> TASK DESCRIPTION
Copy every line in the records below that contains the word "выбрать".

:::

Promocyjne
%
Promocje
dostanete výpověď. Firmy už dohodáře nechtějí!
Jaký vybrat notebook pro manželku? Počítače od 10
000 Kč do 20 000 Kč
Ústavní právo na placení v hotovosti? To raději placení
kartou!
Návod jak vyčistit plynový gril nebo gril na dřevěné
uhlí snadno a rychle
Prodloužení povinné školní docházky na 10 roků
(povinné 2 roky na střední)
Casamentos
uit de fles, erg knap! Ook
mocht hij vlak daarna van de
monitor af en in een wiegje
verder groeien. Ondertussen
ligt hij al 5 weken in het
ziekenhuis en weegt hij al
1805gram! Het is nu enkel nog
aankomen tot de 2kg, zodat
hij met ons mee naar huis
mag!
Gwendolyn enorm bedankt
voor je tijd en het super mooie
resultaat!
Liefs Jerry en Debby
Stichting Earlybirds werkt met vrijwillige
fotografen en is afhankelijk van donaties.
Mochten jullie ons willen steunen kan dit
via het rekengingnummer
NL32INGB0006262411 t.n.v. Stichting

:::

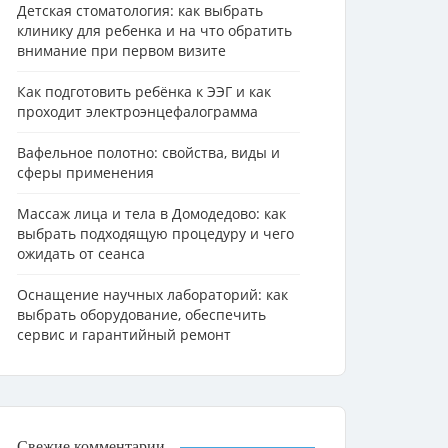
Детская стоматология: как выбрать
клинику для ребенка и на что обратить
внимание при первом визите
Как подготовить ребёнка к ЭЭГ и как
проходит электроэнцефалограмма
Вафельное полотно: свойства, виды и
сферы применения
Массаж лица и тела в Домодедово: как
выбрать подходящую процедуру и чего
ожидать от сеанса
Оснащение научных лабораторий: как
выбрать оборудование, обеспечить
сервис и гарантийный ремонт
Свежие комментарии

:::

> YOUR RESPONSE
Детская стоматология: как выбрать
выбрать подходящую процедуру и чего
выбрать оборудование, обеспечить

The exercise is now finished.